Your goal: Return each line of the data below that contains the string "daily".
(The records Opens)
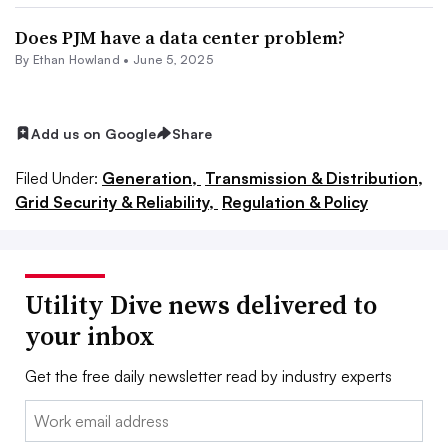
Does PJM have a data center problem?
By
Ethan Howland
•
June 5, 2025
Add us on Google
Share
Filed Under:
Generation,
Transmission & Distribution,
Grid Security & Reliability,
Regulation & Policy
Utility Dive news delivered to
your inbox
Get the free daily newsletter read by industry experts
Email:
(The records Closes)
(The records Opens)
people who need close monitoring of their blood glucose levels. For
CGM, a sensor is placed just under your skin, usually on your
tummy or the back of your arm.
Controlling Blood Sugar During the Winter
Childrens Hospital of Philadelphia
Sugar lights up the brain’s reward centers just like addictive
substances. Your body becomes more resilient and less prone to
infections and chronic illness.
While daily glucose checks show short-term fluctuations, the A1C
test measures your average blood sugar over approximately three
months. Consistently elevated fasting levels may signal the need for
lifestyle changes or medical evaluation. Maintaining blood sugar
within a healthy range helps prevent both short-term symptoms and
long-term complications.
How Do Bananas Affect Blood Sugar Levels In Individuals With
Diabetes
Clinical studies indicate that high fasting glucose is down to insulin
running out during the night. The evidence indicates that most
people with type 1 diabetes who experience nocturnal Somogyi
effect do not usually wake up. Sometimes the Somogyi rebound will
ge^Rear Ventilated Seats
(The records Closes)
(The records Opens)
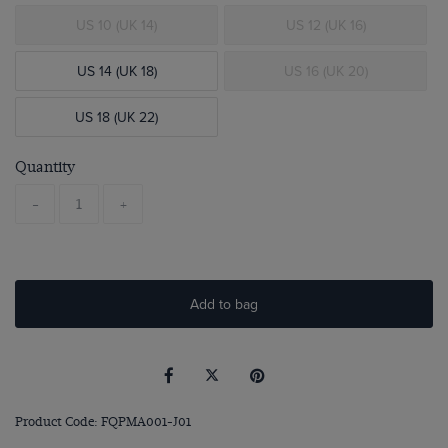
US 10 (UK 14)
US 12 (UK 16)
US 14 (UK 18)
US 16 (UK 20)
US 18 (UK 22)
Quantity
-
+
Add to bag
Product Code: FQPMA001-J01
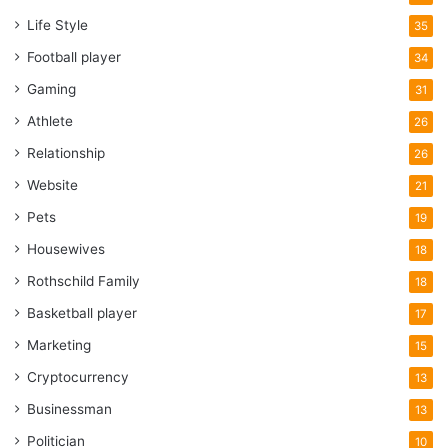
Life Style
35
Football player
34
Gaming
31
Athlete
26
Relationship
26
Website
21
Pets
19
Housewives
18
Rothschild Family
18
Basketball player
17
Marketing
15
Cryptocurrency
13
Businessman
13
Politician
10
(The records Closes)
Reply to the exercise:
Get the free daily newsletter read by industry experts
While daily glucose checks show short-term fluctuations, the A1C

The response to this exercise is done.